そして私が選んだ一枚の絵は「Home comming」という作品である。失踪していたか、あるいは見捨てられたかとも思っていた夫が突然帰ってきた。女の表情は、喜びでは溢れてはいない。なんとも複雑な面持ちだ。ひとりきりになり、農家を支え赤ん坊を育て、苦労して生計を維持してきた女性に焦点が当たっている絵である。このあとどうなるか・・? 色んなドラマが読みとれる一枚である。絵画自体の巧拙もあるが、そこに込められたオーストラリア初期の入植者たちへの思いが伝わってきて好きな一枚となった。

          



 ところで高島野十郎という画家をご存知だろうか? この孤高の画家を知る人は多くはないかも知れない。私自身も一昨年の冬まで知らなかった。「月」や「蝋燭」の絵を描きつづけたことで知られている。そして彼の作品との出会いはまさに奇遇とも言うべきものであった。野十郎は明治23年生まれ。東京帝大農学部水産学科を首席で卒業しながら、画家への道を選んだ。そして”世の画壇と待ったく無縁になることが小生の研究と精進です”と本人が語るように美術の流行や画壇の趨勢(すうせい)に見向きせず、写実に徹した作画をおこなった。花や果実といった静物から信州などの風景画そして晩年は月だけが描かれている夜空を表現したり、また初めのころから一貫して火の灯された蝋燭の絵を描きつづけた。それゆえ「蝋燭の画家」ともいわれる。

                          

 その絵をかなり多く収蔵していいる福岡県立美術館が中心となり、2005年の12月に没後30年を記念して高島野十郎作品点を開き、その名が次第に世に知られるようになった。近年になってNHKの美術番組でも放映したりした。それを見ていた美術に造詣のある親しい友人が、一度実物を見てみたいと、仕事で福岡へ出張した際に、この福岡県立美術館を訪れた。が、残念ながら、野十郎作品が巡回中であったため、見ることが叶わなかった。

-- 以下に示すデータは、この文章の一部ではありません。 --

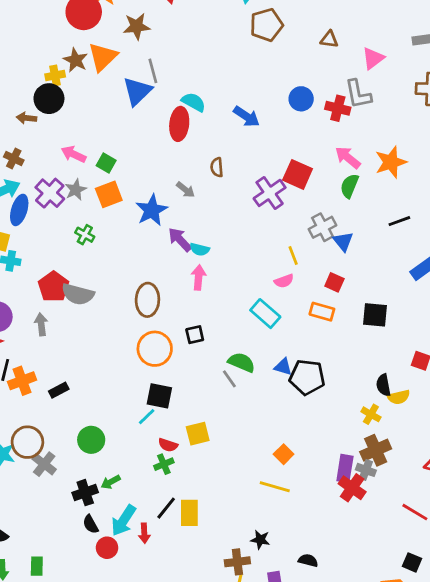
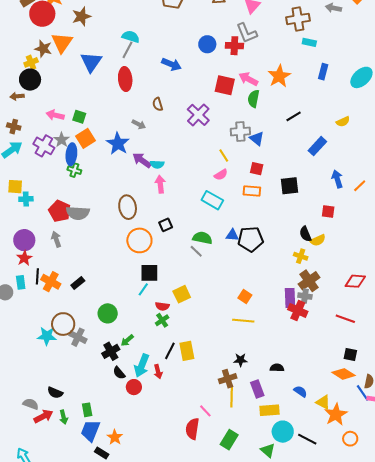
gray line: (153, 71) -> (127, 50), moved, turned 54
cyan semicircle: (194, 102) -> (131, 37), moved
red square: (298, 174) -> (225, 85), moved
blue ellipse: (19, 210) -> (71, 154), moved
gray cross: (323, 227) -> (240, 131), turned 36
orange cross: (22, 381) -> (51, 282), turned -30

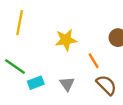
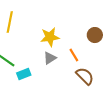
gray triangle: (67, 84) -> (50, 58), moved, turned 32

 一昨年の年末の頃、この野十郎作品のことがその友人との間で話題に上った。”そう。一体どんな絵なのかなあ”と興味を示した私は好奇心ついでにすぐ野十郎のことを調べてみた。そうしたところ東京の足立区の綾瀬美術館のウエブサイトの中に、”野十郎の”月”と”蝋燭に関する味わいのあるエッセイのような作品紹介の一文を見つけた。その中に野十郎の辞世の歌が引かれてあった。

  ”花も散り世はこともなくひたすらにただあかあかと陽は照りてあり”

 己の来し方を振り返った時、世の人と交わることもあまりなく、絵を描きつづけてきたそれでもその歩んだ道の上には太陽が照っていたのだ、といささかの自負も持っていたのではないか。 そうなのか、それならこの男の絵を実際に見てみようとの好奇心がうつぼつと湧いてきた。調べてみると、”今”、福岡県立美術館で野十郎作品展が開かれているではないか。ただし、あと三日を残すのみ。遠隔の地にいる友人と連絡をとりあい、すぐ福岡へ飛んだのである。ただ、野十郎の絵を見るだけのために。
 
  
 まずいくつかの野十郎作品をご紹介する。「月」の絵のことについては没後30年記念展の画集のなかに川崎とおる(早大名誉教授、ロシア文学)という人が次のような文章を描いている。

 "高島さんが月の絵を私のところに持参したのは、昭和38年。さらに私が月の絵を持って詩人の宇佐美英治氏を訪れると、「これは凄い」といって氏が中原佑介氏に連絡を してくださり、その年の「芸術新潮」8月号に、高島さんを他の数人の画家とともに紹介した。・・・高島さんが私の書斎でふろしきを解いて新しい月の絵を差し出したときには、出来たて の黄金のパンをもらったような香りがした。画家は「ぼくは月ではなく闇を描きたかっ た。闇を描くために月を描いたのです」と言った。野十郎の闇は青い緑をたたえた生命の海である・・・。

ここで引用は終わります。